Aus purer Verzweiflung entschied ich mich für einen Gegenangriff. „Wann denn? Du bist ja nie da.“

„Ich arbeite, Liz. Du kannst dir nicht vorstellen, wie schwierig es ist, sich einen guten Ruf aufzubauen. Die Konkurrenz...“ Er senkte den Blick, bevor er mich erschöpft ansah. „Man muss gut sein, Liz. Die Phase jetzt ist die allerwichtigste für mich. Ich mache das für uns, damit es uns gut geht.“

„Geht es mir mit meinem Beruf nicht gut?“ Ich spürte die Tränen, aber ich kämpfte gegen sie an. „Du fragst nie, wie es mir geht, Mats. NIE!“

„Das stimmt nicht, Liz,“

Ich wusste, dass es nicht stimmte, deswegen verschränkte ich wie ein trotziges Kind die Arme vor der Brust. Man kann sich lieben wie verrückt, aber manchmal reicht das nicht.

„Wie geht’s dir denn?“ Mats’ Stimme war leise.

Als ich schluckte, merkte ich, dass ein Kloß in meinem Hals steckte. „Ich bin total unzufrieden, wie es läuft. Ich bin 29, bin eine Lehrerin, die im System gefangen ist, bin weder verheiratet, noch Mutter. Meine Beziehung besteht immer nur aus warten!“ Ich verletzte ihn damit.

„Fällt dir was auf?“, fragte Mats. „Immer nur ich, ich, ich. Such’ die Fehler nicht immer bei den Anderen.“ Das schwebte einen Moment über uns. „Was ist mit deiner Schule? Und uns, wenn wir schon mal dabei sind?“ Er deutete wieder auf den Brief. „Wieso sprichst du so etwas Wichtiges nicht mit mir ab.“

„Du hättest es mir ausgeredet.“

„Stimmt, hätte ich.“

„Ich habe aber meine Gründe, weswegen ich mich da beworben habe.“

„Und die wären?“

„Eigenverantwortung zu übernehmen, zum Beispiel.“

Mats schüttelte den Kopf.

„Du hast gerade selbst gesagt, dass ich die Fehler nicht immer bei den Anderen suchen soll.“

Er verließ daraufhin die Wohnung, um den Kopf freizukriegen.

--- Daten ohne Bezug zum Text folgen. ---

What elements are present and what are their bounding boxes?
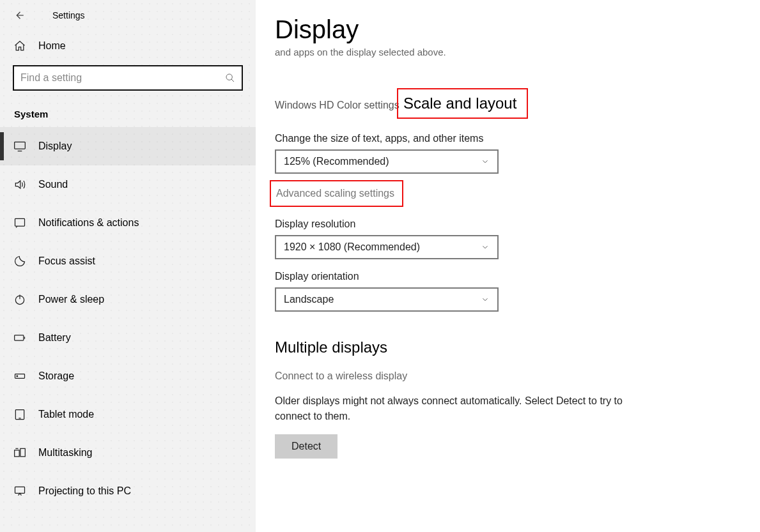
back-button[interactable] (12, 8, 27, 23)
resolution-value: 1920 × 1080 (Recommended) (284, 241, 420, 253)
nav-item-multitasking[interactable]: Multitasking (0, 434, 256, 472)
svg-rect-10 (15, 487, 25, 493)
category-header: System (0, 91, 256, 127)
app-title: Settings (52, 10, 85, 20)
resolution-dropdown[interactable]: 1920 × 1080 (Recommended) (275, 235, 499, 259)
wireless-display-link[interactable]: Connect to a wireless display (275, 370, 407, 382)
text-size-value: 125% (Recommended) (284, 156, 389, 167)
multiple-displays-heading: Multiple displays (275, 338, 741, 356)
svg-rect-8 (15, 450, 20, 457)
svg-point-0 (226, 74, 232, 80)
storage-icon (13, 369, 27, 383)
multitasking-icon (13, 446, 27, 460)
back-arrow-icon (13, 10, 25, 21)
nav-item-storage[interactable]: Storage (0, 357, 256, 395)
nav-item-label: Projecting to this PC (38, 485, 131, 497)
detect-button[interactable]: Detect (275, 434, 337, 459)
nav-home-label: Home (38, 40, 66, 52)
focus-icon (13, 254, 27, 268)
sound-icon (13, 178, 27, 192)
nav-item-label: Storage (38, 370, 74, 382)
nav-item-label: Display (38, 141, 72, 152)
svg-rect-2 (15, 218, 25, 226)
home-icon (13, 40, 27, 52)
sidebar: Settings Home System Display Sound (0, 0, 256, 532)
nav-item-battery[interactable]: Battery (0, 319, 256, 357)
resolution-label: Display resolution (275, 218, 741, 230)
nav-item-sound[interactable]: Sound (0, 165, 256, 204)
nav-item-label: Power & sleep (38, 294, 104, 305)
search-box[interactable] (13, 65, 243, 91)
header-row: Settings (0, 0, 256, 31)
page-title: Display (275, 15, 741, 44)
orientation-dropdown[interactable]: Landscape (275, 287, 499, 312)
nav-item-label: Notifications & actions (38, 217, 139, 229)
nav-list: Display Sound Notifications & actions Fo… (0, 127, 256, 510)
nav-item-label: Focus assist (38, 255, 95, 267)
svg-rect-9 (20, 448, 26, 457)
nav-item-display[interactable]: Display (0, 127, 256, 165)
nav-item-projecting[interactable]: Projecting to this PC (0, 472, 256, 510)
nav-item-label: Multitasking (38, 447, 92, 459)
notifications-icon (13, 216, 27, 230)
text-size-dropdown[interactable]: 125% (Recommended) (275, 149, 499, 174)
orientation-value: Landscape (284, 294, 334, 305)
nav-item-notifications[interactable]: Notifications & actions (0, 204, 256, 242)
chevron-down-icon (481, 243, 490, 252)
nav-item-label: Battery (38, 332, 71, 344)
display-icon (13, 139, 27, 153)
main-content: Display and apps on the display selected… (256, 0, 760, 532)
search-icon (225, 73, 235, 83)
chevron-down-icon (481, 157, 490, 166)
power-icon (13, 293, 27, 307)
nav-item-label: Tablet mode (38, 409, 94, 420)
nav-item-tablet[interactable]: Tablet mode (0, 395, 256, 434)
orientation-label: Display orientation (275, 271, 741, 282)
search-input[interactable] (20, 72, 225, 84)
chevron-down-icon (481, 295, 490, 304)
highlight-scale-heading: Scale and layout (397, 88, 528, 119)
projecting-icon (13, 484, 27, 498)
highlight-advanced-scaling: Advanced scaling settings (270, 180, 403, 207)
nav-item-label: Sound (38, 179, 68, 190)
battery-icon (13, 331, 27, 345)
truncated-description: and apps on the display selected above. (275, 47, 741, 57)
scale-layout-heading: Scale and layout (403, 95, 516, 112)
svg-point-6 (17, 376, 18, 377)
svg-rect-4 (15, 335, 24, 340)
tablet-icon (13, 407, 27, 422)
older-displays-text: Older displays might not always connect … (275, 393, 633, 424)
nav-item-focus[interactable]: Focus assist (0, 242, 256, 280)
nav-item-power[interactable]: Power & sleep (0, 280, 256, 319)
hd-color-link[interactable]: Windows HD Color settings (275, 100, 399, 111)
nav-home[interactable]: Home (0, 31, 256, 61)
advanced-scaling-link[interactable]: Advanced scaling settings (276, 188, 394, 199)
svg-rect-1 (15, 142, 26, 149)
text-size-label: Change the size of text, apps, and other… (275, 133, 741, 144)
search-wrap (13, 65, 243, 91)
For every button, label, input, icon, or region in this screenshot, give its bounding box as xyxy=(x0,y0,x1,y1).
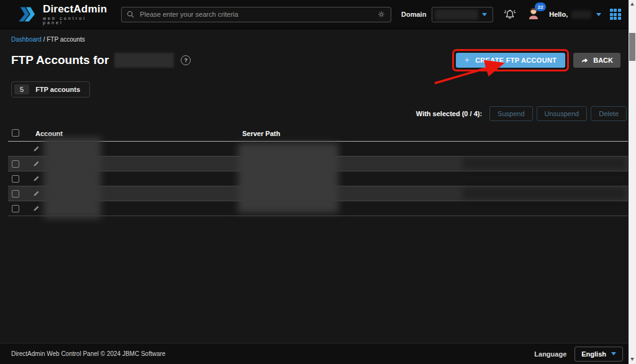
footer-bar: DirectAdmin Web Control Panel © 2024 JBM… xyxy=(0,343,629,364)
scrollbar-thumb[interactable] xyxy=(629,33,635,61)
user-avatar[interactable]: 22 xyxy=(527,6,540,22)
column-header-account: Account xyxy=(35,130,63,137)
help-icon[interactable]: ? xyxy=(181,55,191,65)
user-menu-chevron-down-icon[interactable] xyxy=(596,13,601,16)
directadmin-chevrons-icon xyxy=(17,5,38,24)
with-selected-label: With selected (0 / 4): xyxy=(416,110,482,117)
edit-account-button[interactable] xyxy=(28,175,44,182)
logo-title: DirectAdmin xyxy=(43,4,107,14)
scroll-down-arrow[interactable] xyxy=(629,355,636,363)
breadcrumb-separator: / xyxy=(42,36,47,43)
language-dropdown[interactable]: English xyxy=(575,347,623,362)
edit-pencil-icon xyxy=(33,145,40,152)
table-row xyxy=(8,186,628,201)
row-checkbox-cell xyxy=(8,160,28,168)
create-ftp-account-button[interactable]: + CREATE FTP ACCOUNT xyxy=(456,53,566,68)
ftp-accounts-count-tab[interactable]: 5 FTP accounts xyxy=(11,81,90,98)
domain-label: Domain xyxy=(401,11,426,18)
row-checkbox-cell xyxy=(8,205,28,212)
breadcrumb-dashboard-link[interactable]: Dashboard xyxy=(11,36,42,43)
edit-account-button[interactable] xyxy=(28,145,44,152)
edit-account-button[interactable] xyxy=(28,190,44,197)
edit-account-button[interactable] xyxy=(28,205,44,212)
annotation-highlight-box: + CREATE FTP ACCOUNT xyxy=(452,49,570,71)
row-checkbox[interactable] xyxy=(12,190,19,198)
accounts-count-badge: 5 xyxy=(14,84,29,94)
scroll-up-arrow[interactable] xyxy=(629,0,636,7)
top-header-bar: DirectAdmin web control panel Domain xyxy=(0,0,629,29)
global-search[interactable] xyxy=(121,7,391,22)
edit-pencil-icon xyxy=(33,190,40,197)
search-settings-gear-icon[interactable] xyxy=(377,10,386,19)
table-row xyxy=(8,157,628,171)
page-title-row: FTP Accounts for ? + CREATE FTP ACCOUNT xyxy=(11,49,620,71)
plus-icon: + xyxy=(465,57,470,63)
notification-count-badge: 22 xyxy=(535,2,546,11)
redacted-domain-value xyxy=(435,9,478,20)
row-checkbox[interactable] xyxy=(12,205,19,212)
ftp-accounts-table: Account Server Path xyxy=(8,128,628,216)
suspend-button[interactable]: Suspend xyxy=(489,106,532,121)
select-all-checkbox[interactable] xyxy=(12,129,19,137)
copyright-text: DirectAdmin Web Control Panel © 2024 JBM… xyxy=(11,350,165,357)
edit-account-button[interactable] xyxy=(28,160,44,167)
unsuspend-button[interactable]: Unsuspend xyxy=(537,106,588,121)
vertical-scrollbar[interactable] xyxy=(629,0,636,364)
directadmin-logo[interactable]: DirectAdmin web control panel xyxy=(17,4,107,25)
redacted-domain-name xyxy=(114,53,174,68)
chevron-down-icon xyxy=(482,13,487,16)
greeting-text: Hello, xyxy=(549,11,568,18)
search-icon xyxy=(127,11,134,18)
breadcrumb: Dashboard / FTP accounts xyxy=(11,36,629,43)
back-button[interactable]: BACK xyxy=(573,53,620,68)
column-header-server-path: Server Path xyxy=(242,130,280,137)
breadcrumb-current: FTP accounts xyxy=(47,36,85,43)
page-title: FTP Accounts for ? xyxy=(11,53,191,68)
table-row xyxy=(8,171,628,186)
chevron-down-icon xyxy=(611,352,616,355)
row-checkbox-cell xyxy=(8,190,28,198)
row-checkbox[interactable] xyxy=(12,175,19,183)
row-checkbox[interactable] xyxy=(12,160,19,168)
bulk-actions-row: With selected (0 / 4): Suspend Unsuspend… xyxy=(0,106,627,121)
directadmin-window: DirectAdmin web control panel Domain xyxy=(0,0,636,364)
edit-pencil-icon xyxy=(33,160,40,167)
edit-pencil-icon xyxy=(33,175,40,182)
back-arrow-icon xyxy=(581,57,589,63)
accounts-tab-label: FTP accounts xyxy=(35,86,80,93)
table-body xyxy=(8,142,628,216)
notifications-bell-icon[interactable] xyxy=(503,8,517,20)
edit-pencil-icon xyxy=(33,205,40,212)
search-input[interactable] xyxy=(139,10,377,19)
domain-dropdown[interactable] xyxy=(432,7,493,22)
table-row xyxy=(8,142,628,157)
table-row xyxy=(8,201,628,216)
logo-subtitle: web control panel xyxy=(43,16,107,25)
redacted-username xyxy=(571,11,591,19)
table-header: Account Server Path xyxy=(8,128,628,142)
apps-grid-icon[interactable] xyxy=(610,9,621,20)
delete-button[interactable]: Delete xyxy=(591,106,627,121)
row-checkbox-cell xyxy=(8,175,28,183)
language-label: Language xyxy=(534,350,566,358)
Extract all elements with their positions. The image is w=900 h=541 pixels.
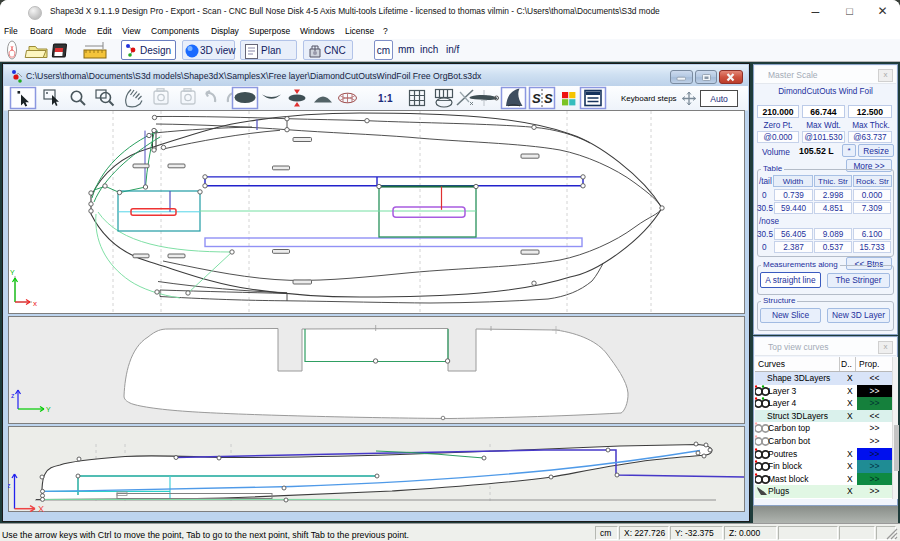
svg-text:1:1: 1:1 [378, 93, 393, 104]
svg-text:X: X [38, 504, 44, 512]
svg-text:x: x [33, 299, 37, 308]
svg-text:S: S [532, 91, 541, 106]
svg-text:Auto: Auto [710, 94, 728, 104]
svg-text:Y: Y [10, 269, 15, 276]
svg-text:Keyboard steps: Keyboard steps [621, 94, 677, 103]
svg-text:z: z [11, 392, 15, 399]
svg-text:S: S [544, 91, 553, 106]
svg-text:Y: Y [46, 406, 51, 413]
svg-text:z: z [8, 482, 11, 489]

Dass er nichts mehr dazu gesagt hatte, tat noch mehr weh, als hätte er mich in Grund und Boden geschrien.

Und jetzt? Ich saß in einem Zug, der genauso stillstand wie mein Leben. Ich war irgendwo zwischen Drinnen und Draußen. Irgendwo zwischen den Stühlen. Ich wusste nicht, wohin ich gehörte, was ich wollte. Ich war am Anfang, aber vielleicht war ich auch am Ende.

Während Babette schlief, dachte ich immer wieder daran, wie sie von einem Abenteuer gesprochen hatte. Wieso saß Babette mir gegenüber? Wieso nicht einer anderen Person? Sollte sie meine Prüfung sein?

Nach einer halben Stunde schlug Babette wieder die Augen auf und lächelte mich an. „Stehen wir immer noch?“, fragte sie, beantwortete sich die Frage aber selbst, in dem sie nach draußen schaute.

„Wovor hast du denn mehr Angst?“, fragte ich sie. Es war mir unangenehm, ihr ihre eigene Frage zu stellen. Es war schließlich ihre Frage, die sie an mich gerichtet hatte.

Babettes Augen erhielten einen besonderen Schein. „Im Leben gibt es nichts, wovor man sich fürchten müsste. Es ist das kostbarste Geschenk. Angst ist undankbar. Sie verzeiht nicht.“

Ich spürte, dass diese Frau ein besonderes Verhältnis zum Leben hatte. Dass sie es auf eine besondere Art liebte, mit unfassbarer Leidenschaft lebte. „Du würdest das machen, oder? Einfach raus und los?“ Sie hörte sicher, wie sehr sie mich faszinierte. Ich merkte, dass ich richtig aufgeregt war.

„Was hätte ich zu verlieren?“, lächelte sie.

„Dein Leben eventuell? Es ist arschkalt draußen und du hättest keinen Plan, wohin.“ Ich klang widerlich vernünftig.

Babette lachte. „Das verliere ich sowieso früher oder später.“

Touché.

„Du bist schon ein bisschen verrückt, oder?“, neckte ich sie liebevoll.